Considering the 2008 Federal Register is 80,700 pages, and that it grows every year, it’s safe to say that there appears to be no upper limit to scope of the problem.
Incredibly, the Federal government actually believes that people should, or could, read the Federal Register. It even answers the question, “Why should I read the Federal Register?”. The only real reason should be to cure insomnia.
Metrics on reading the Federal Register
Let’s presume you had to read the Federal Register, taking the following assumptions:
- The document, as of its final 2008 version, is 80,700 pages.
- You sleep eight hours a day.
- You have a full-time job, five days a week, eight hours a day.
- You commute to/from work for an average of one hour each day.

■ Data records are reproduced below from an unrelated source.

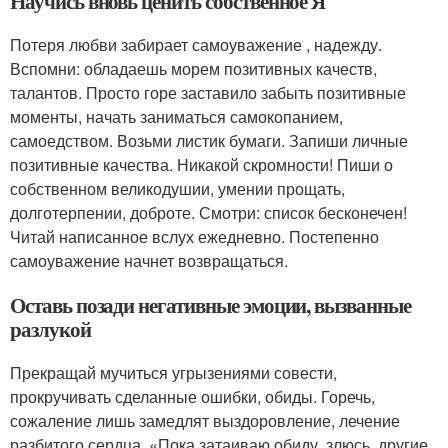
Научись вновь ценить собственное Я
Потеря любви забирает самоуважение , надежду.
Вспомни: обладаешь морем позитивных качеств,
талантов. Просто горе заставило забыть позитивные
моменты, начать заниматься самокопанием,
самоедством. Возьми листик бумаги. Запиши личные
позитивные качества. Никакой скромности! Пиши о
собственном великодушии, умении прощать,
долготерпении, доброте. Смотри: список бесконечен!
Читай написанное вслух ежедневно. Постепенно
самоуважение начнет возвращаться.
Оставь позади негативные эмоции, вызванные
разлукой
Прекращай мучиться угрызениями совести,
прокручивать сделанные ошибки, обиды. Горечь,
сожаление лишь замедлят выздоровление, лечение
разбитого сердца. «Пока затаиваю обиду, злюсь, другие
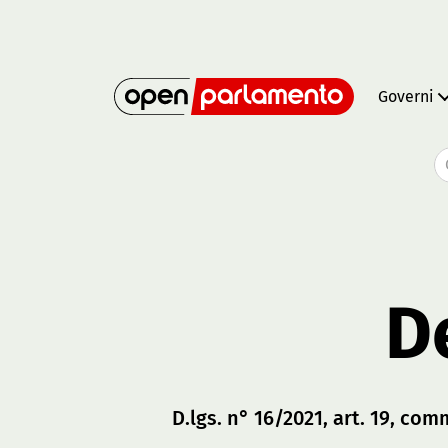
Governi
D
D.lgs. n° 16/2021, art. 19, com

- You spend two hours a day for personal and domestic matters – bathing, eating, housekeeping, etc..
- You spend four hours on each weekend day to address random matters (paying bills, playing WoW, etc.).
- While reading, you take a 15-minute break every two hours.
Considering that, you have about 39 hours per week to read. If you can read two pages per minute (a good clip that assumes comprehension rates don’t matter), it would take you nearly 121 days (17 weeks) to read all 80,700 pages of the Federal Register.
Keep in mind that such a clip requires reading on average 5 1/2 hours per day. In reality, the average American spends just 21 minutes a day reading. At that rate, the average American would take nearly 2,000 days (about five and one-half years) to read the 2008 Federal Register.
To make matters worse, the Federal Register continues to grow, at a pace of about 1.5% per year (Federal Register Pages Published Annually, PDF). That means an extra month of reading each year for Joe Sixpack if he wants to read all the applicable laws in 2013 after spending more than five years reading the 2008 Federal Register.
In closing: To understand the laws of America, start reading now, and don’t plan on stopping for over five and one-half years. Then, expect to spend a month of reading each year just to catch up.
Of course, this doesn’t include the state or local laws where you live… but that’s a whole other matter.
josh says:
if “shakes his head in dismay” was a comment, that would be my comment.